Start by preparing your vegetables. Use whatever vegetable you desire or have on hand. This might be a good time to use some produce that’s been lingering in your refrigerator a little too long. Roughly cut onion, brussel sprouts, cauliflower, carrots, parsnip, and potatoes into bite-sized pieces. Add to a large bowl and thoroughly combine with olive oil, curry power, turmeric, ground ginger, and liquid aminos.
Evenly distribute vegetables in a single layer onto a baking sheet lined with parchment paper. I cut up a lot of extra vegetables and ended up using 2 baking sheets. Heat oven to 450º and roast vegetables for 30 minutes, stirring occasionally. They will be ready when they are easily pierced with a fork.

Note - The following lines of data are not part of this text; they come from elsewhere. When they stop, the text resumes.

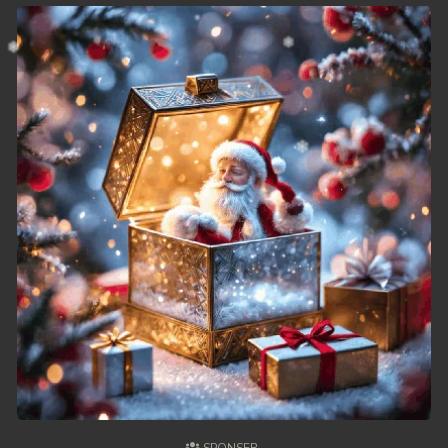
49. Chheam 5 Domnok
50. Chheam 5 Domnok
51. Chheam 5 Domnok
52. Chheam 5 Domnok
53. Chheam 5 Domnok
54. Chheam 5 Domnok
55. Chheam 5 Domnok
56. Chheam 5 Domnok
57. Chheam 5 Domnok
58. Chheam 5 Domnok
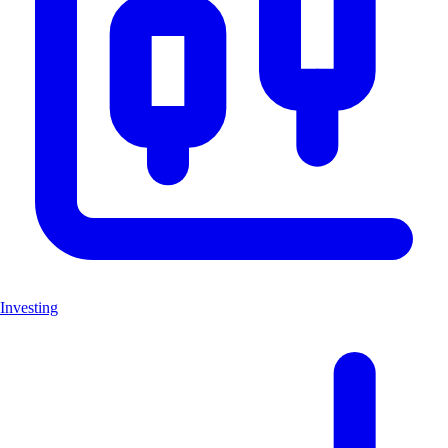
Investing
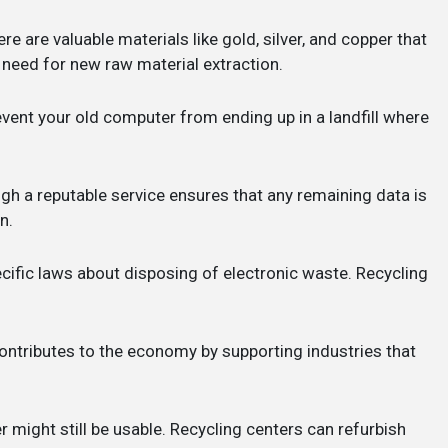
ere are valuable materials like gold, silver, and copper that
need for new raw material extraction.
revent your old computer from ending up in a landfill where
gh a reputable service ensures that any remaining data is
n.
cific laws about disposing of electronic waste. Recycling
contributes to the economy by supporting industries that
r might still be usable. Recycling centers can refurbish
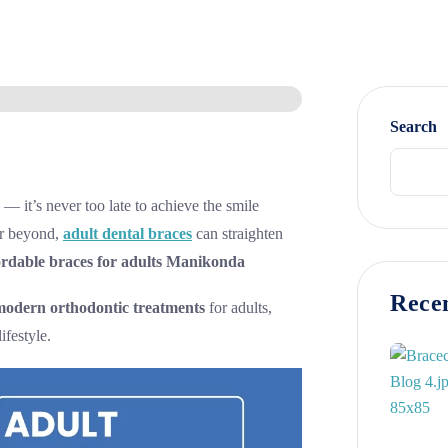
Search
 — it’s never too late to achieve the smile
or beyond,
adult dental braces
can straighten
ordable braces for adults Manikonda
Recen
modern orthodontic treatments
for adults,
ifestyle.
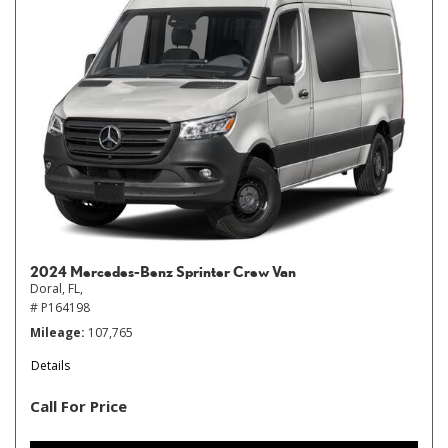
2024 Mercedes-Benz Sprinter Crew Van
Doral, FL,
# P164198
Mileage
107,765
Details
Call For Price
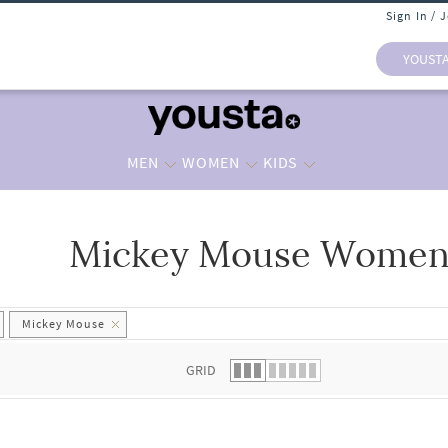
Sign In / 
YOUST
MEN
WOMEN
KIDS
Mickey Mouse Women 
 list.
Mickey Mouse
GRID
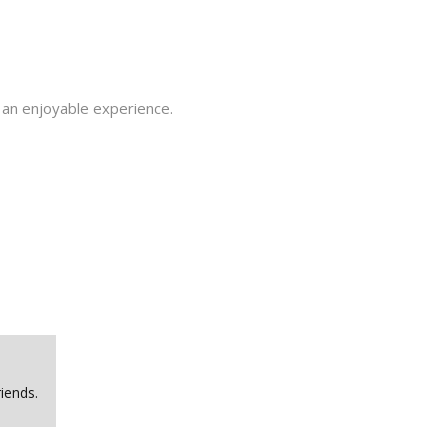
 an enjoyable experience.
iends.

Use the time it takes the vegetables to roast to cook the quinoa and prepare the curry sauce. Cook the quinoa according to the package directions (use a 2:1 ration – 2 cups of water or every 1 cup quinoa). Just remember that 2/3 cup of dry quinoa will yield about 2 cups cooked.
In a separate sauce pan, bring half a can of full fat coconut milk to a simmer at medium heat. The milk will begin to thicken and become fragrant after a few minutes. While you wait for this to happen, pour remaining half of milk into a small bowl and combine with curry powder, brown sugar, and liquid aminos. Add milk mixture into pan and continue cooking and stirring until desired consistency is reached.
Now begin constructing your bowl by layering your ingredients in this order: handful of spinach, 1/2 cup quinoa, roasted vegetables, 1/4 cup cannellini beans, 3-4 tbsp. curry sauce, and almonds. Enjoy!
- 1 can (12 oz.) full fat coconut milk
- 1 tbsp. curry powder
- 1 tbsp. brown sugar
- 2 tsp. liquid aminos
- 1. Begin by preheating oven to 450º.
- 2. Roughly cut vegetables into 1 inch, bite-sized pieces. Place into a large bowl and combine with olive oil, curry powder, turmeric, growing ginger, and liquid aminos.
- 3. Spread vegetables onto 1-2 cookie sheets lined with parchment paper and roast for 30 minutes, stirring occasionally. Vegetables will be ready when easily pierced with a fork.
- 4. Prepare quinoa according to package while vegetables are in the oven.
- 5. In a sauce pan set to medium heat, bring half a can of coconut milk to a simmer. Allow the milk to cook until it becomes thick and fragrant, about 3 minutes.
- 6. While the coconut milk cooks, combine the other half with the curry powder, brown sugar, and liquid amino in a small bowl.
- 7. Add milk mixture into sauce pan and cook an additional 3-5 minutes stirring constantly until bubbly and thick.
- 8. Construct eat bowl by layering in this order: handful of spinach leaves, 1/2 cup quinoa, roasted vegetables, 1/4 cup cannellini beans, 3-4 tbps. curry sauce, almonds.